What does $(command) & do?

Short Answer

Given the syntax $(command) &, the result is the same as if you took the output of running just command and then tried to run that as a command. And all of this would be done in the background, meaning that there would be no visible output or hanging in the terminal.

For example, if we had a text file named mycommand.txt with the contents:

echo "Hello World"

Then the command

$(cat mycommand.txt) &

would be equivalent to running

echo "Hello World" &

But since we added the ampersand (&), we wouldn't see any output from this command, so it would be pretty useless in this example.


Long Answer (Explanation)

Dollar sign $ (Variable)

The dollar sign before the thing in parenthesis usually refers to a variable. This means that this command is either passing an argument to that variable from a bash script or is getting the value of that variable for something. The difference in bash scripting for calling on and declaring variables goes as such:

Declare a variable without the dollar sign and call it with a dollar sign.
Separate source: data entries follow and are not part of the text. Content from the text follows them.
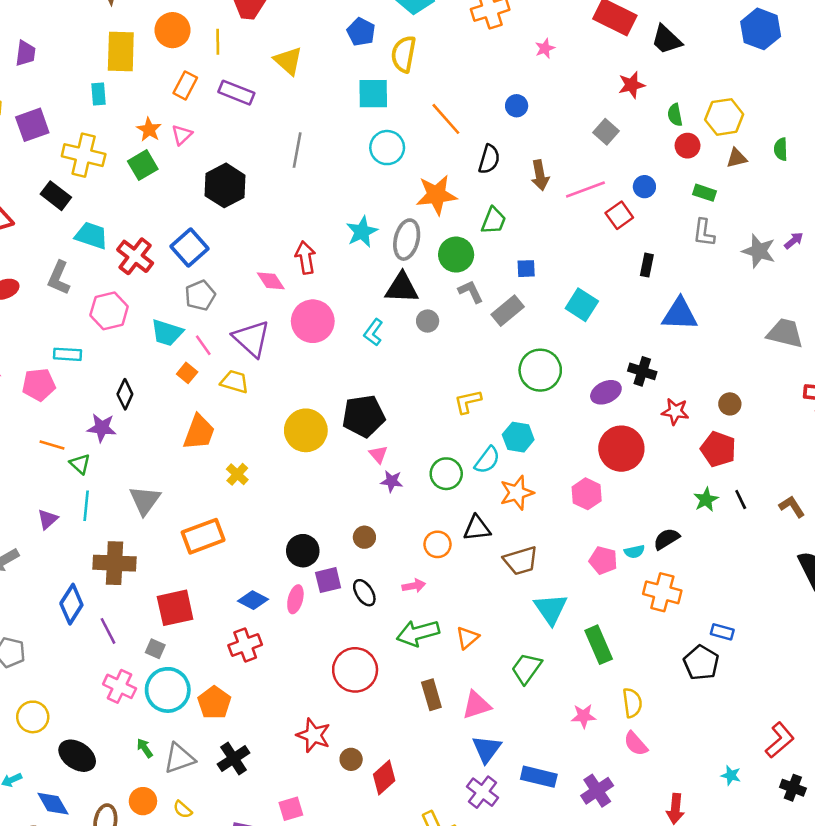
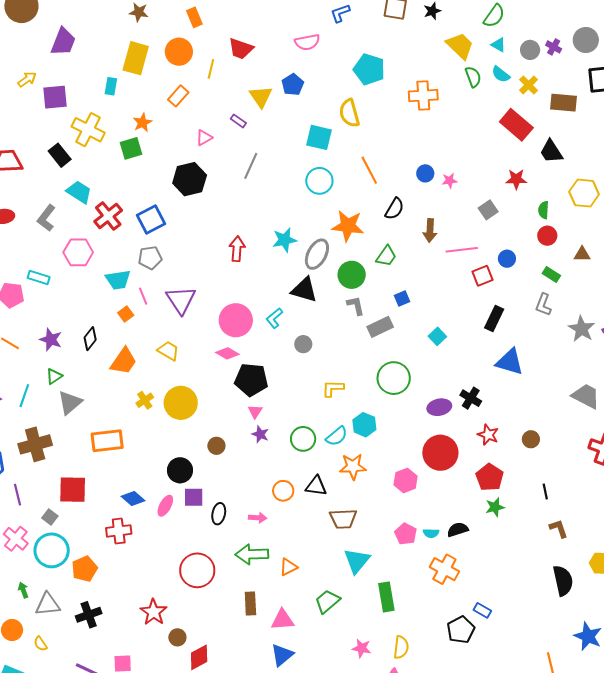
blue pentagon: (361, 32) -> (293, 85), moved
pink star: (545, 48) -> (450, 181), moved
purple trapezoid: (25, 53) -> (63, 42), size x1.4
yellow semicircle: (404, 54) -> (349, 113), turned -40
purple rectangle: (236, 93) -> (238, 121), moved, size x0.6
yellow hexagon: (724, 117) -> (584, 193), moved
pink triangle: (182, 135) -> (204, 138), moved
black rectangle: (647, 265) -> (494, 319), size x1.4
blue square: (526, 269) -> (402, 298), turned -35
pink diamond: (271, 281) -> (227, 353), moved, turned -40
cyan square: (582, 305) -> (437, 336), size x0.7
pink circle: (313, 321) -> (236, 320), moved
gray circle: (428, 321) -> (303, 344), moved
cyan trapezoid: (167, 333) -> (118, 280), turned -40
yellow trapezoid: (234, 382) -> (168, 351), moved
black diamond: (125, 394) -> (90, 339), moved
yellow circle: (306, 430) -> (181, 403), moved
red pentagon: (718, 449) -> (490, 477), moved
green triangle: (80, 464) -> (54, 376), moved, turned 30
black line: (741, 499) -> (545, 492), moved
brown circle: (364, 537) -> (216, 446), moved
brown cross: (115, 563) -> (35, 444), turned -32
black ellipse: (364, 593) -> (219, 514), turned 30

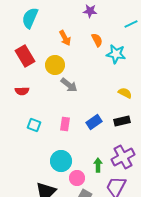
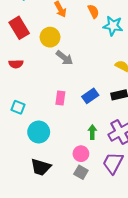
cyan square: (34, 125) -> (18, 107), moved
cyan circle: (61, 161) -> (39, 132), moved
green arrow: (98, 165) -> (92, 132), moved
pink circle: (77, 178) -> (81, 154), moved

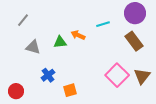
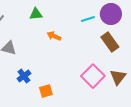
cyan line: (103, 24) -> (88, 19), moved
green triangle: (60, 42) -> (36, 14), moved

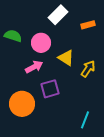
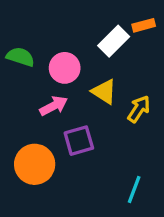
white rectangle: (58, 15) -> (114, 41), moved
orange rectangle: (88, 25) -> (144, 25), moved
For example, a script that contains this

#!/bin/bash
STR="Hello World!"
echo $STR

Would output this

Hello World!

Parenthesis () - Command substitution

Command substitution allows the output of a command to replace the command itself. Command substitution occurs when a command is enclosed as follows:

$(command)

or

`command`

Bash performs the expansion by executing the command in a subshell environment and replacing the command substitution with the standard output of the command, with any trailing newlines deleted. Embedded newlines are not deleted, but they may be removed during word splitting. The command substitution $(cat file) can be replaced by the equivalent but faster $(< file).

Ampersand & - Background process

And then the ampersand, or & symbol, is as you said, used for running it in the background.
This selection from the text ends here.